Godzilla to ant hills
Joined
Jan 10, 2012
depends greatly on what you are doing with the rig.
your software will play a roll in the choices made, eg, solid works, it's windows only, it's function, rebuild, is single core so it's the fastest core you can get and intel wins the day.
Blender, linux is much faster and ubuntu 16.04 or 14.04 is the way to go, in those you can add a config file and overclock your gpu's and also gain control of the gpu fans.
A 1660/2060, I assume you game at 1080p and 60 hertz refresh?

- - - Auto-Merged Double Post - - -

PS, in blender 2.80, you can now combine cpu and gpu rendering, so it now pays to create your product in what ever and then final render in blender under linux.
 

Bill_Bright

Member
Joined
Nov 22, 2018
Location
Nebraska USA
FTR, the only authorized places to buy Windows 10 or Microsoft Office licenses is from Microsoft itself, or from a licensed Microsoft dealer who is part of the Microsoft Partner Network. Kinguin is neither. Kinguin and others like it are "grey market" re-sellers.

Is Kinguin a legitimate company? Yes. At least in Hong Kong were headquartered.
Are the keys Kinguin re-sells legitimately obtained? No one, not even Kinguin, knows - as they readily admit.
Will the keys from Kinguin work? Probably.
Does that make them legit? No.
Can OEM licenses be resold? No. Not unless sold with the hardware it was originally installed on.
Can unused volume licenses be resold individually? Not in most jurisdictions.
Are you breaking the law buying them? No.
Are the re-sellers violating the EULAs? Yes.
Are you violating the EULA? Maybe.
Are EULAs legally binding? Yes.
Does the developer have the right to refuse to activate the license? Yes.
Does the developer have the right to refuse to support the product? Yes.
Does the developer have the right to revoke the software key once activated? Yes.
If the key fails to work or the developer disables the software is the re-seller obligated to refund your money? No.​

Much of the above applies to Steam and other games offered by Kinguin. This is not just a Microsoft thing. Is Kinguin Legit for Windows 10 & Game Keys?
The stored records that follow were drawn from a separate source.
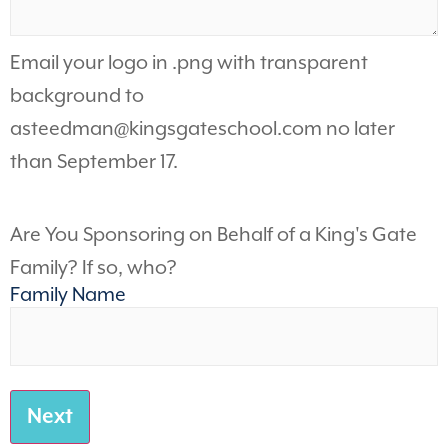
Email your logo in .png with transparent
background to
asteedman@kingsgateschool.com
no later
than September 17.
Are You Sponsoring on Behalf of a King's Gate
Family? If so, who?
Family Name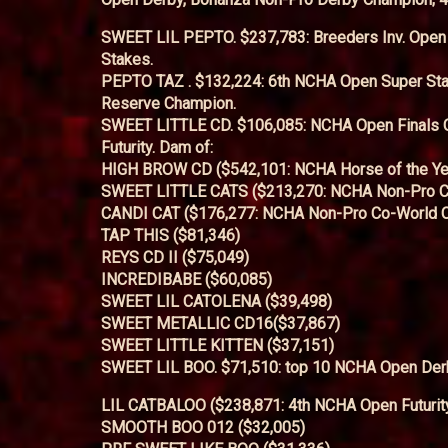
SWEET LIL PEPTO. $237,783: Breeders Inv. Open 
Stakes.
PEPTO TAZ . $132,224: 6th NCHA Open Super St
Reserve Champion.
SWEET LITTLE CD. $106,085: NCHA Open Finals 
Futurity. Dam of:
HIGH BROW CD ($542,101: NCHA Horse of the Ye
SWEET LITTLE CATS ($213,270: NCHA Non-Pro C
CANDI CAT ($176,277: NCHA Non-Pro Co-World 
TAP THIS ($81,346)
REYS CD II ($75,049)
INCREDIBABE ($60,085)
SWEET LIL CATOLENA ($39,498)
SWEET METALLIC CD16($37,867)
SWEET LITTLE KITTEN ($37,151)
SWEET LIL BOO. $71,510: top 10 NCHA Open Derby
LIL CATBALOO ($238,871: 4th NCHA Open Futurit
SMOOTH BOO 012 ($32,005)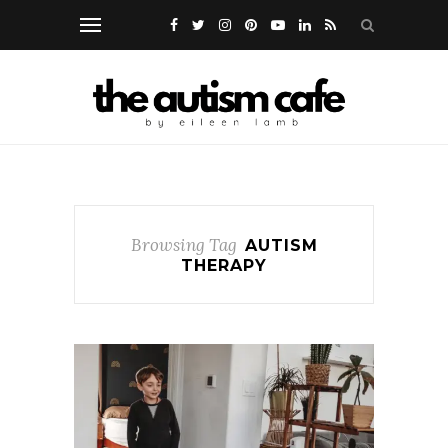
Browsing Tag
AUTISM
THERAPY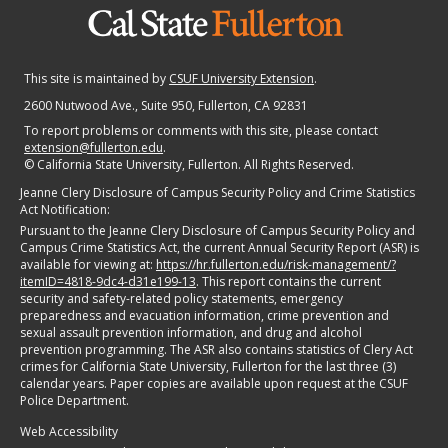
This site is maintained by
CSUF University Extension
.
2600 Nutwood Ave., Suite 950
, Fullerton, CA 92831
To report problems or comments with this site, please contact
extension@fullerton.edu
.
©
California State University, Fullerton. All Rights Reserved.
Jeanne Clery Disclosure of Campus Security Policy and Crime Statistics
Act Notification:
Pursuant to the Jeanne Clery Disclosure of Campus Security Policy and
Campus Crime Statistics Act, the current Annual Security Report (ASR) is
available for viewing at:
https://hr.fullerton.edu/risk-management/?
itemID=4818-9dc4-d31e199-13
. This report contains the current
security and safety-related policy statements, emergency
preparedness and evacuation information, crime prevention and
sexual assault prevention information, and drug and alcohol
prevention programming. The ASR also contains statistics of Clery Act
crimes for California State University, Fullerton for the last three (3)
calendar years. Paper copies are available upon request at the CSUF
Police Department.
Web Accessibility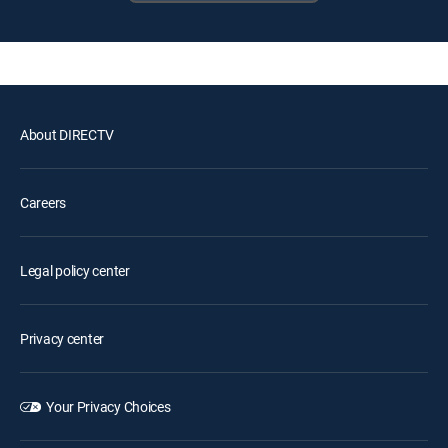
About DIRECTV
Careers
Legal policy center
Privacy center
Your Privacy Choices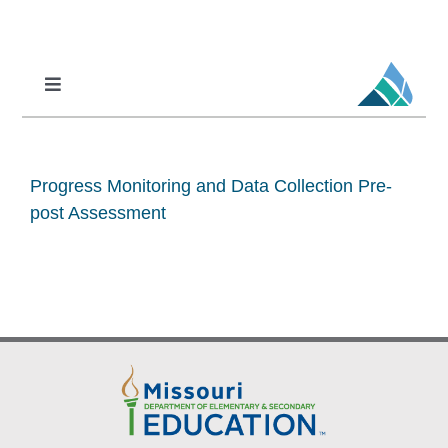
Skip
to
content
Toggle
Navigation
Professional Learning
DCI
Progress Monitoring and Data Collection Pre-
DCI-MTSS
post Assessment
SPED
MoPAL
MoEdu-SAIL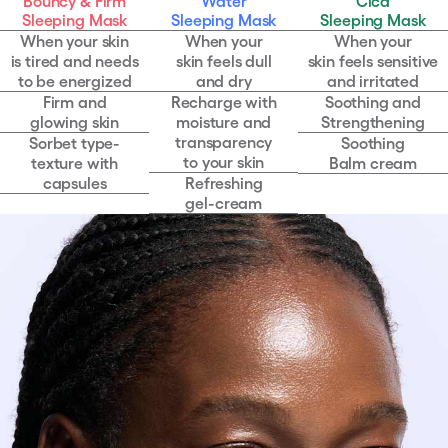
Bouncy & Firm
Water
Cica
comparison
of
Sleeping Mask
Sleeping Mask
Sleeping Mask
texture
When your skin
When your
When your
characteristics
is tired and needs
skin feels dull
skin feels sensitive
to be energized
and dry
and irritated
Firm and
Recharge with
Soothing and
glowing skin
moisture and
Strengthening
transparency
Sorbet type-
Soothing
to your skin
texture with
Balm cream
capsules
Refreshing
gel-cream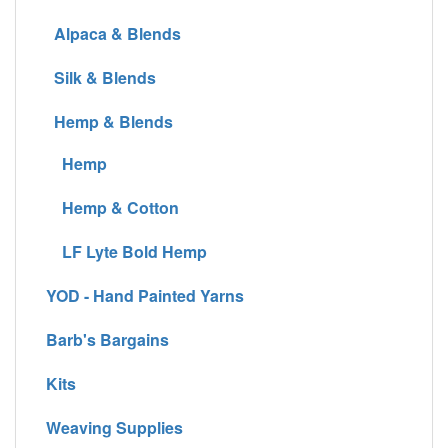
Alpaca & Blends
Silk & Blends
Hemp & Blends
Hemp
Hemp & Cotton
LF Lyte Bold Hemp
YOD - Hand Painted Yarns
Barb's Bargains
Kits
Weaving Supplies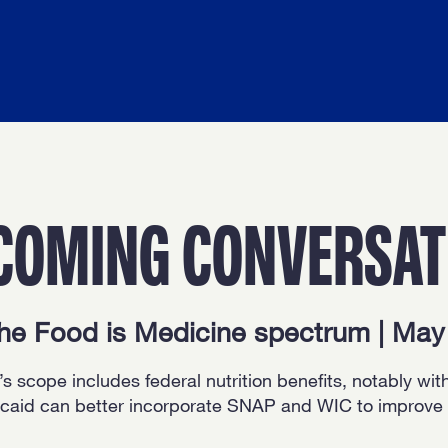
COMING CONVERSAT
the Food is Medicine spectrum | Ma
s scope includes federal nutrition benefits, notably wit
aid can better incorporate SNAP and WIC to improve fo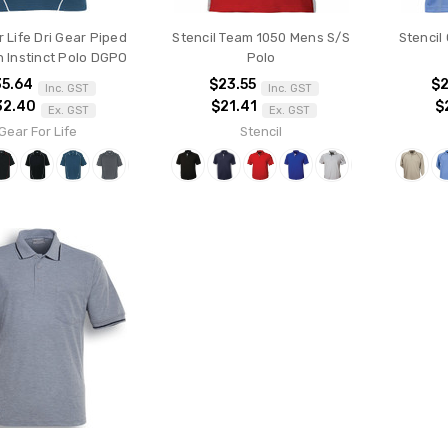
 Life Dri Gear Piped
Stencil Team 1050 Mens S/S
Stencil
 Instinct Polo DGPO
Polo
35.64
$23.55
$2
Inc. GST
Inc. GST
32.40
$21.41
$
Ex. GST
Ex. GST
Gear For Life
Stencil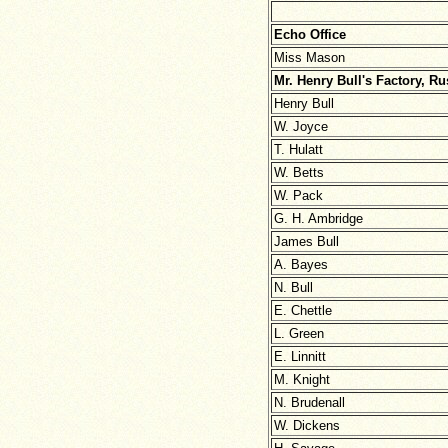
Echo Office
Miss Mason
Mr. Henry Bull's Factory, R
Henry Bull
W. Joyce
T. Hulatt
W. Betts
W. Pack
G. H. Ambridge
James Bull
A. Bayes
N. Bull
E. Chettle
L. Green
E. Linnitt
M. Knight
N. Brudenall
W. Dickens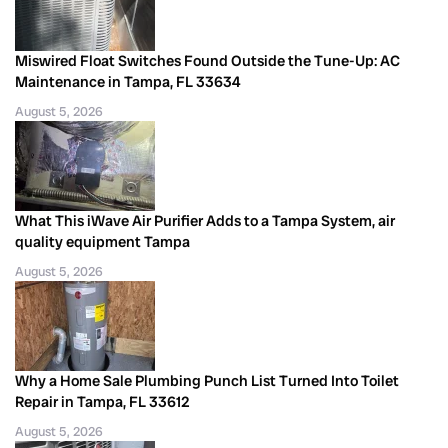
Miswired Float Switches Found Outside the Tune-Up: AC
Maintenance in Tampa, FL 33634
August 5, 2026
What This iWave Air Purifier Adds to a Tampa System, air
quality equipment Tampa
August 5, 2026
Why a Home Sale Plumbing Punch List Turned Into Toilet
Repair in Tampa, FL 33612
August 5, 2026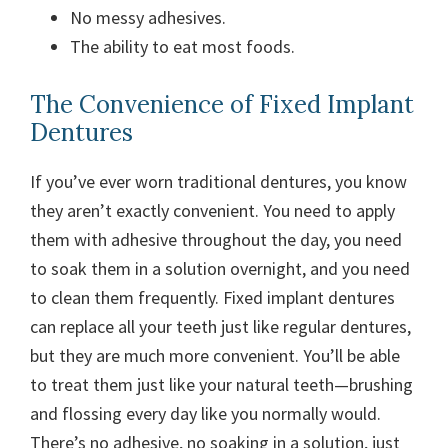
No messy adhesives.
The ability to eat most foods.
The Convenience of Fixed Implant
Dentures
If you’ve ever worn traditional dentures, you know
they aren’t exactly convenient. You need to apply
them with adhesive throughout the day, you need
to soak them in a solution overnight, and you need
to clean them frequently.
Fixed implant dentures
can replace all your teeth just like regular dentures,
but they are much more convenient. You’ll be able
to treat them just like your natural teeth—brushing
and flossing every day like you normally would.
There’s no adhesive, no soaking in a solution, just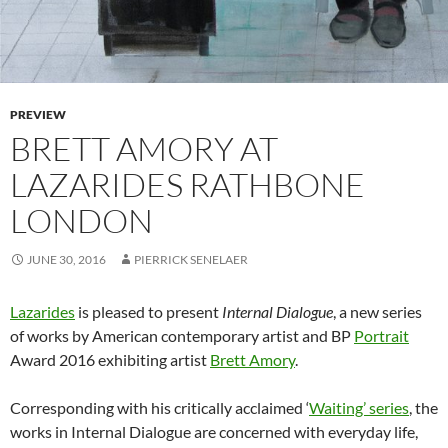
PREVIEW
BRETT AMORY AT
LAZARIDES RATHBONE
LONDON
JUNE 30, 2016
PIERRICK SENELAER
Lazarides
is pleased to present
Internal Dialogue
, a new series
of works by American contemporary artist and BP
Portrait
Award 2016 exhibiting artist
Brett Amory
.
Corresponding with his critically acclaimed ‘
Waiting’ series
, the
works in Internal Dialogue are concerned with everyday life,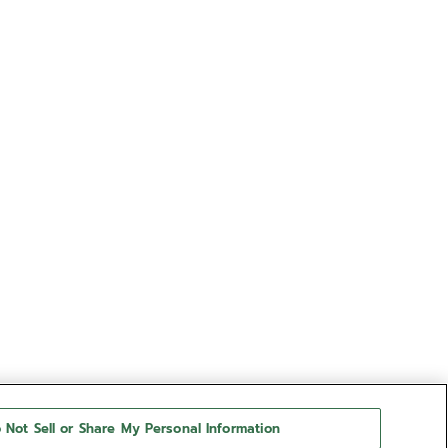
 Not Sell or Share My Personal Information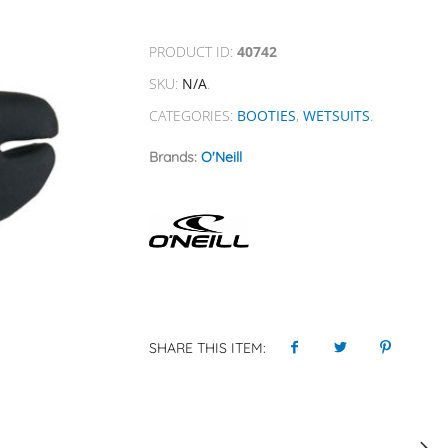
PRODUCT ID:
40742
SKU:
N/A
.
CATEGORIES:
BOOTIES
,
WETSUITS
.
Brands:
O'Neill
SHARE THIS ITEM: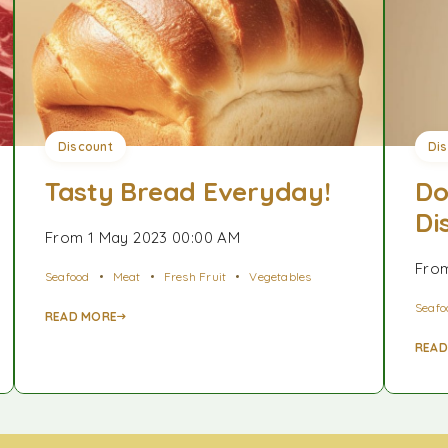
Discount
Di
Tasty Bread Everyday!
Do
Di
From 1 May 2023 00:00 AM
From
Seafood
Meat
Fresh Fruit
Vegetables
Seafo
READ MORE
READ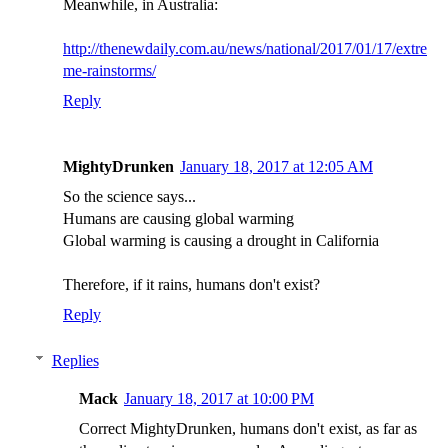
Meanwhile, in Australia:
http://thenewdaily.com.au/news/national/2017/01/17/extre
me-rainstorms/
Reply
MightyDrunken
January 18, 2017 at 12:05 AM
So the science says...
Humans are causing global warming
Global warming is causing a drought in California
Therefore, if it rains, humans don't exist?
Reply
Replies
Mack
January 18, 2017 at 10:00 PM
Correct MightyDrunken, humans don't exist, as far as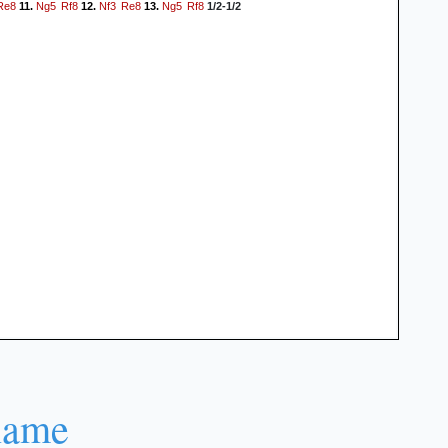
Re8
Ng5
Rf8
Nf3
Re8
Ng5
Rf8
11.
12.
13.
1/2-1/2
name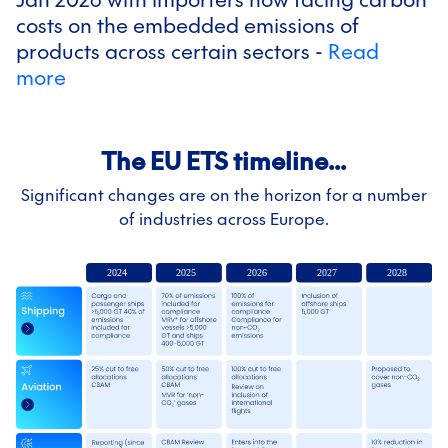
costs on the embedded emissions of
products across certain sectors -
Read
more
The EU ETS timeline...
Significant changes are on the horizon for a number
of industries across Europe.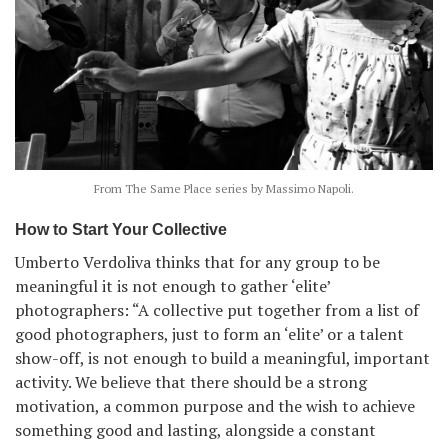
From The Same Place series by Massimo Napoli.
How to Start Your Collective
Umberto Verdoliva thinks that for any group to be
meaningful it is not enough to gather ‘elite’
photographers: “A collective put together from a list of
good photographers, just to form an ‘elite’ or a talent
show-off, is not enough to build a meaningful, important
activity. We believe that there should be a strong
motivation, a common purpose and the wish to achieve
something good and lasting, alongside a constant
No doubt many will jump in here to defend Kinguin. Note I said from the start, the company itself is legitimate.

Let your own moral compass be your guide before buying from Kinguin, URCDKey and others like them. I only ask that you please ask yourself this first. If these keys are totally legit, why don't Amazon, Walmart, Newegg, MicroCenter, BestBuy, SCAN in the UK, Umart in Australia and others sell them too? I will say no more on this.